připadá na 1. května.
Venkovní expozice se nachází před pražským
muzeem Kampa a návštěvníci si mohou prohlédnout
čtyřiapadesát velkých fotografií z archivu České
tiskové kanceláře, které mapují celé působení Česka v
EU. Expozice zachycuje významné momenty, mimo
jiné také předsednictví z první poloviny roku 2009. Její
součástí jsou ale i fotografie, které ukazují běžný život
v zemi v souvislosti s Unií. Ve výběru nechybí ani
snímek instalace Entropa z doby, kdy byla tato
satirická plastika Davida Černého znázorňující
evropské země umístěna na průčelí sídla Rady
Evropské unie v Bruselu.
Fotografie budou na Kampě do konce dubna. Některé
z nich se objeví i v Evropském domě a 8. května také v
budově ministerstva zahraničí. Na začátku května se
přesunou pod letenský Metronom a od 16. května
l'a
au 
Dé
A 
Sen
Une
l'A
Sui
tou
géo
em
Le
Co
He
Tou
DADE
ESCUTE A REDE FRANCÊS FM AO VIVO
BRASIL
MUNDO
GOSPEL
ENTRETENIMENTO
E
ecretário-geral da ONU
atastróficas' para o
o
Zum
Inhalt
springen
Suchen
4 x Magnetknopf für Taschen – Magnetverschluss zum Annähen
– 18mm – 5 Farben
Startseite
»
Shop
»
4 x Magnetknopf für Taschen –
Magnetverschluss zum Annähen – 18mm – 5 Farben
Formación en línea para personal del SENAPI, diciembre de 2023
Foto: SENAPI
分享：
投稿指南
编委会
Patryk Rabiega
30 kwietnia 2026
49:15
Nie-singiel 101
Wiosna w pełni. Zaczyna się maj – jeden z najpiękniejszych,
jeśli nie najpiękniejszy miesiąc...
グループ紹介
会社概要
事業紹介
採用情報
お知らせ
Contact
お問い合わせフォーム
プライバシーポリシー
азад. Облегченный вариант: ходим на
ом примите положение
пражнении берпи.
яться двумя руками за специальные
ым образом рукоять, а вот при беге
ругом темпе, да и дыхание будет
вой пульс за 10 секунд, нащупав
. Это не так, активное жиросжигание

### PROBLEM:
From the line that contains "азад. Облегченный вариант: ходим на" down to the last line of the material above, copy every line word for word, both ends included.

### RESULT OF THIS TASK:
азад. Облегченный вариант: ходим на
ом примите положение
пражнении берпи.
яться двумя руками за специальные
ым образом рукоять, а вот при беге
ругом темпе, да и дыхание будет
вой пульс за 10 секунд, нащупав
. Это не так, активное жиросжигание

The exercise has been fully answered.